Schlafstörungen bei älteren Menschen: Melatonin-Gaben empfehlenswert?
Meine 88-jährige Mutter nimmt seit mehreren Jahren das Schlafmittel Zolpidem Beta ein. Da dieser Wirkstoff abhängig macht, überlegen wir, auf Melatonin umzusteigen. Der Hausarzt meint, sie sollte auf ihre letzten Tage ruhig das Schlafmittel weiternehmen, auch wenn eine Höherdosierung notwendig sei.
Antwort
Viele Menschen, darunter meistens Frauen und ältere Menschen, nehmen regelmäßig Schlafmittel ein. Häufig werden Mittel verordnet, die eigentlich nur für die Kurzzeittherapie von Schlafstörungen zugelassen und empfohlen sind, dazu gehört z.B. auch der Wirkstoff Zolpidem. Als Dauertherapie sind diese Medikamente – vor allem bei jüngeren Menschen – nicht ratsam, denn es besteht ein Abhängigkeitspotential und gerade bei jungen Menschen gibt es bei Langzeiteinnahme Hinweise auf mögliche strukturelle Veränderungen im Gehirn. Bei älteren Menschen, die diese Schlafmittel oft schon über Jahre hinweg nehmen, wird in der Praxis oft anders vorgegangen, man beruft sich hier auf Erfahrungswerte.
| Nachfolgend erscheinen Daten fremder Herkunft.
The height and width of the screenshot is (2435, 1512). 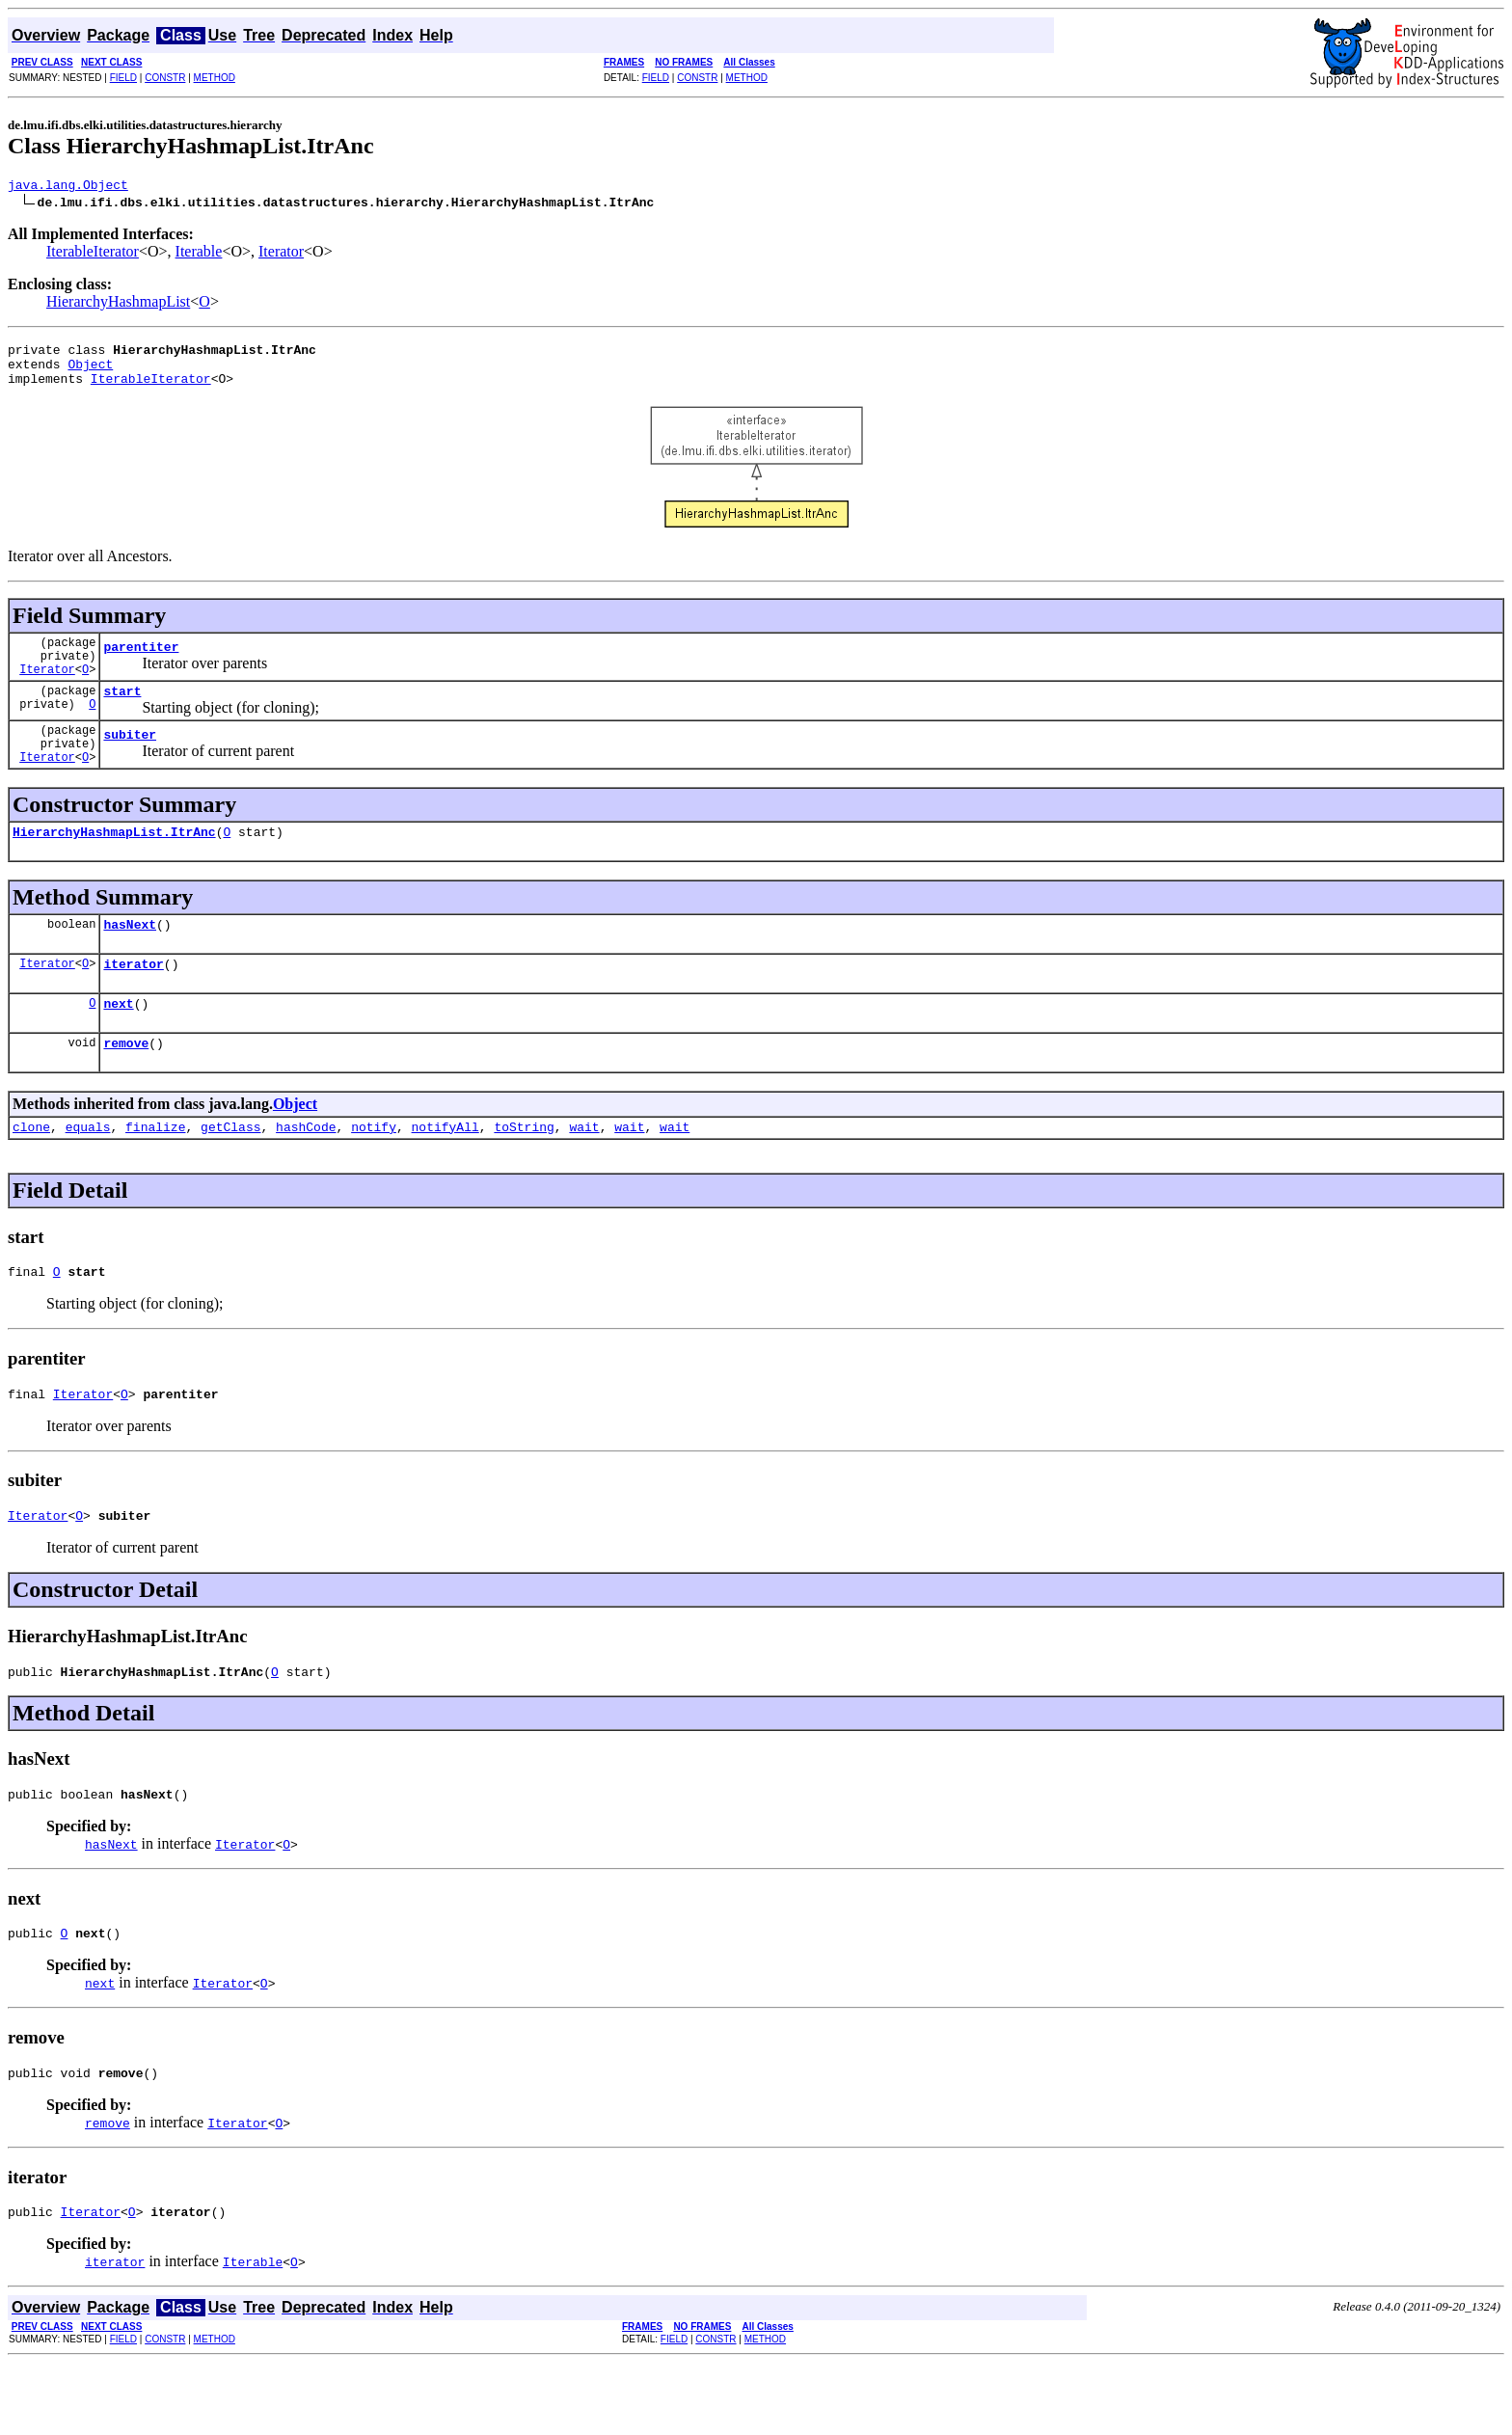 What do you see at coordinates (114, 866) in the screenshot?
I see `HierarchyHashmapList.ItrAnc` at bounding box center [114, 866].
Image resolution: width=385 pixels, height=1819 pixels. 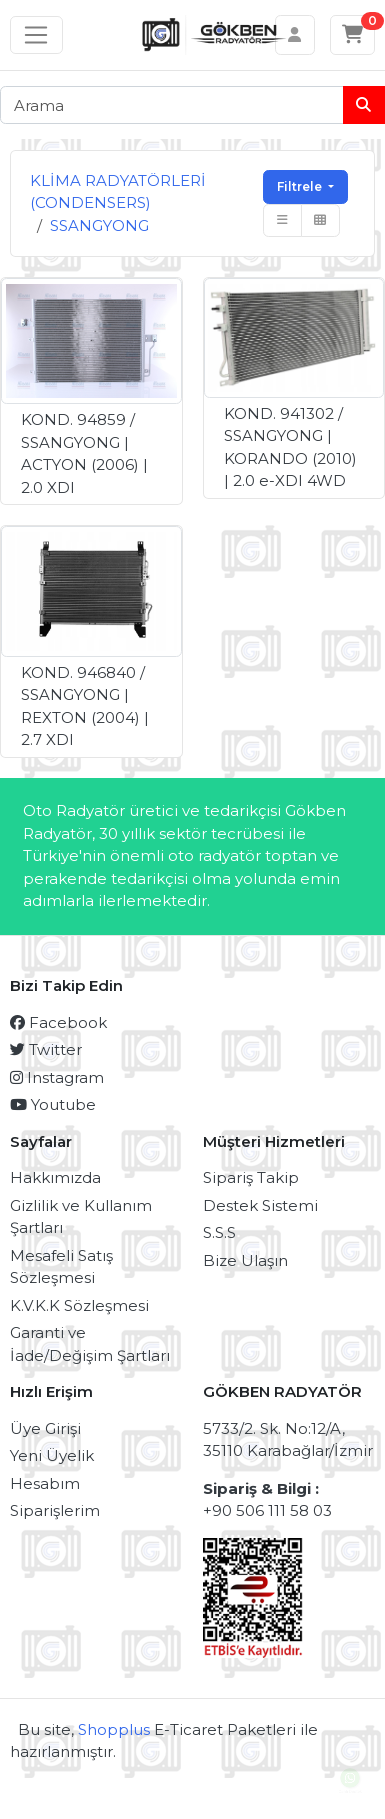 I want to click on Bize Ulaşın, so click(x=245, y=1260).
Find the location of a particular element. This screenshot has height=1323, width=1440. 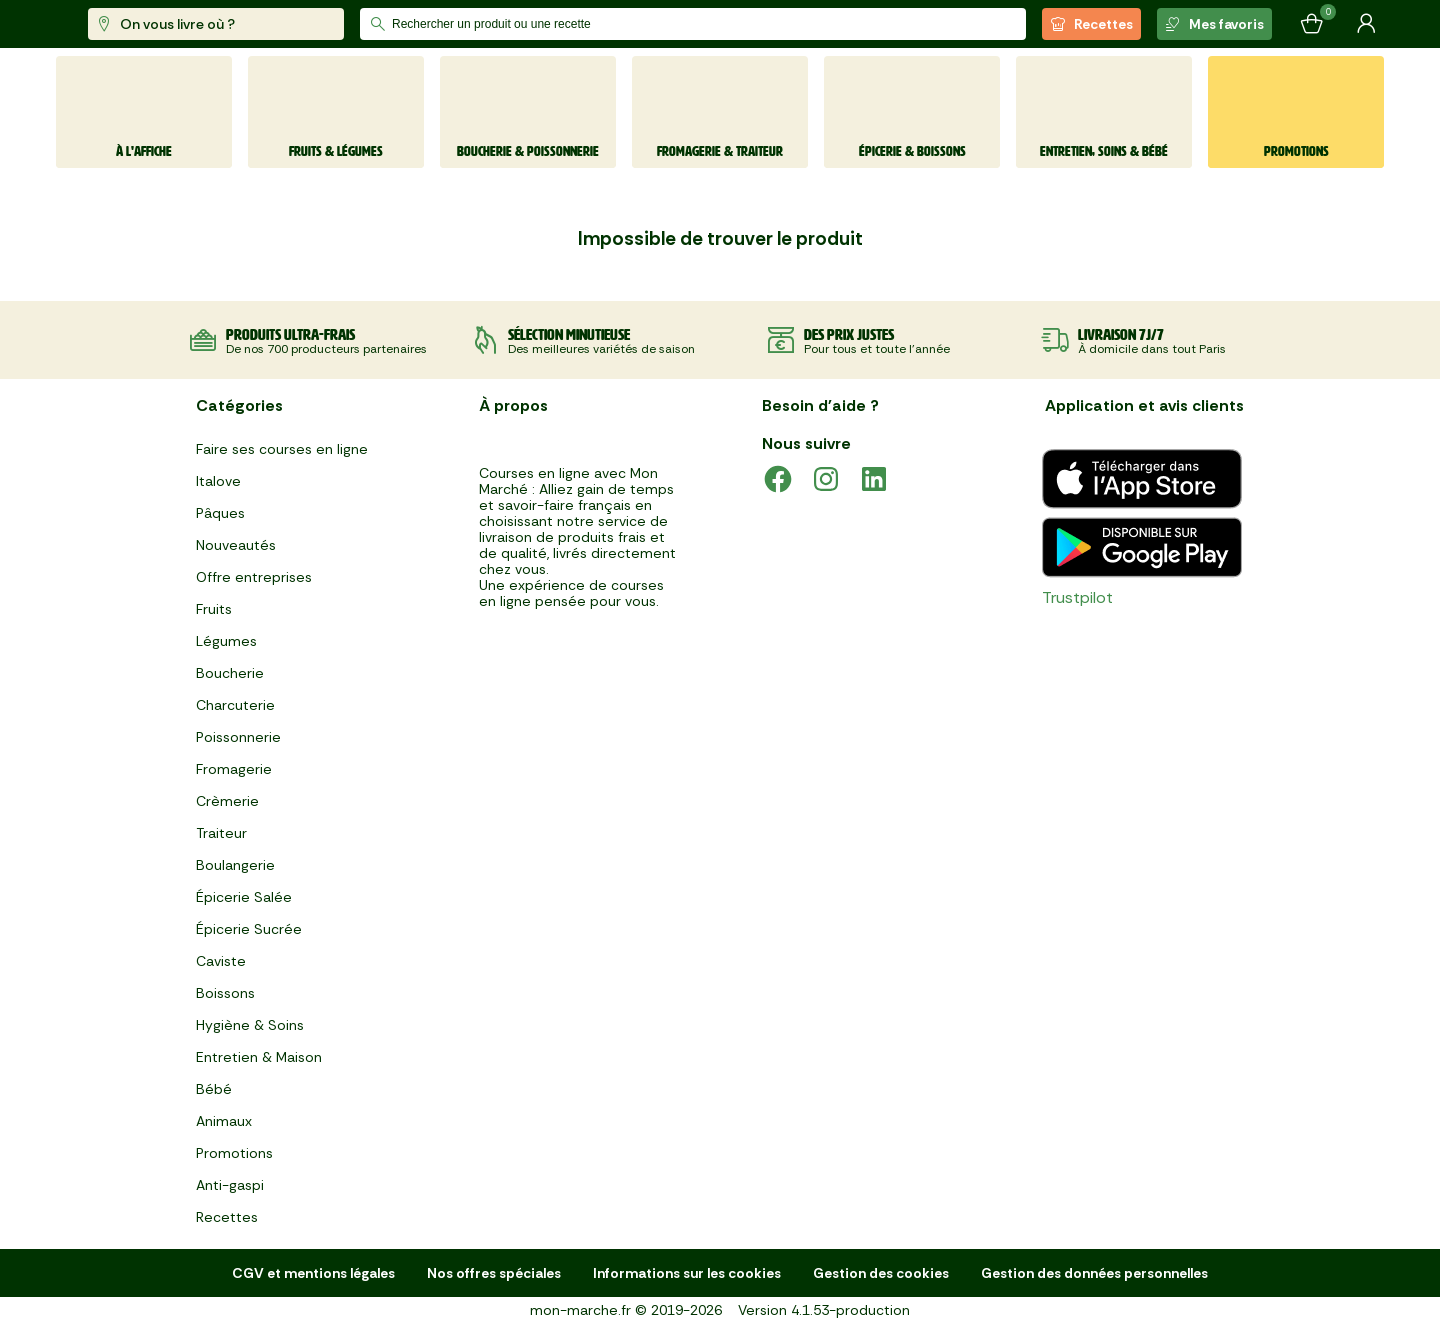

Viele ältere Menschen können ohne die regelmäßige Einnahme von Schlafmitteln oftmals kaum noch zur nächtlichen Ruhe finden. Es ist in diesem Fall nicht ratsam, einen fast 90-jährigen Menschen nochmals auf eine andere, neue Medikation umzustellen, dies wäre wahrscheinlich für Körper und Geist sehr anstrengend – so zumindest die Erfahrung aus der Praxis.
Der Gebrauch von Melatonin ist bisher nicht ausreichend erforscht und es liegen bisher keine aussagekräftigen Langzeitstudien vor, die das Wirkungs- bzw. Nebenwirkungsprofil genügend beleuchten. Daher ist die längere Einnahme bzw. die Einnahme von Melatonin generell fraglich und vom derzeitigen Wissensstand aus auch nicht empfehlenswert.
Eine Möglichkeit wäre bei älteren Menschen, den erhöhten Bedarf an Präparaten wie Zolpidem mit pflanzlichen Wirkstoffen auszugleichen.
Es gibt eine Reihe gut wirksamer und erprobter Heilpflanzen wie Melisse, Hopfen und Baldrian, die – regelmäßig und korrekt dosiert genommen – ähnlich gute Wirkungen erzielen wie allopathische Medikamente. Empfehlenswert wäre es also, die bisherige Dosis von Zolpidem beizubehalten (also möglichst nicht zu erhöhen) und dafür phytotherapeutische Extrakte hinzuzugeben. Sinnvoll sind hier vor allem die Zubereitungen aus Pflanzenextrakten; homöopathische Mittel werden im konkreten Fall eher weniger helfen.
Die pflanzlichen Mittel können hierbei ruhig in höherer Dosis gegeben werden, allerdings sollten sie regelmäßig genommen werden, ein Wirkungseintritt ist frühestens nach etwa 7–10 Tagen zu erwarten.
Wichtig ist noch zu erwähnen, dass gerade ältere Menschen nicht mehr so viel Schlaf brauchen, auch dies sollte man Betroffenen mitteilen, um den Erwartungsdruck, schlafen zu müssen, zu reduzieren. Fälschlicherweise wird oft angenommen, auch im höheren Lebensalter (ab 60. Lebensjahr aufwärts) immer noch 7–8 Stunden pro Nacht schlafen zu müssen. Das Schlafbedürfnis nimmt jedoch mit steigendem Lebensalter ab und meist reichen dann etwa 6 Stunden pro Nacht aus, viele 80-Jährige schlafen nur noch etwa 5 Stunden pro Nacht, dies ist aus medizinischer Sicht völlig ausreichend.
Kontraproduktiv ist außerdem der so oft durchgeführte Mittagsschlaf, den gerade ältere Menschen regelmäßig halten. Er führt zu einer erhöhten Einschlaf- und Durchschlafproblematik, dies ist aus der Schlafforschung seit langem bekannt. Betroffene, die Probleme mit der Nachtruhe haben, sollten also zunächst einmal ihren – wenn auch geliebten – Mittagsschlaf weglassen, dann stellt sich die oft ersehnte nächtliche Ruhe manchmal ganz von selbst wieder ein.